その8月号で沢登りの特集をやるのだが、その記事がどうにも書けず、しかも締め切りは迫っている。
そんなことはこれまでにも数え切れないほどあったのに、今回は異常だ。すでに文章量も決まっている。その量が、当初よりもべらぼうに増えてしまった。それ自体は構わないのだが、予想をしていなかったのが、私を困惑させた。こんなことは、本来書き手としては口が裂けても言えないのだが・・・。
しかし、特集カラー10ページに穴を空けることは許されない。よって、隙あらばと計画していた週末の渓は、みごとに泡沫のかなたに消え去ろうとしている。

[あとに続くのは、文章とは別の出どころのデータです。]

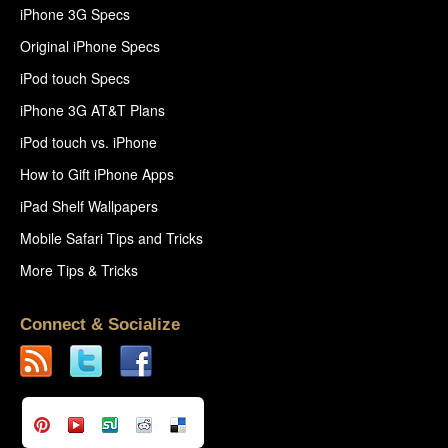
iPhone 3G Specs
Original iPhone Specs
iPod touch Specs
iPhone 3G AT&T Plans
iPod touch vs. iPhone
How to Gift iPhone Apps
iPad Shelf Wallpapers
Mobile Safari Tips and Tricks
More Tips & Tricks
Connect & Socialize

半ば冗談、半ば本気で、私はもの書きとしての限界が近づいたのを悟っている。まあ、こんなもんだよなあ・・・というのが偽らざる思いである。
これをやっつけたら沢へ行くぞお! と思ったら、もうひとつの締め切りが近いことに気づいた。この綱渡りを結構楽しんでいる自分自身にも気づいてしまったのだが・・・。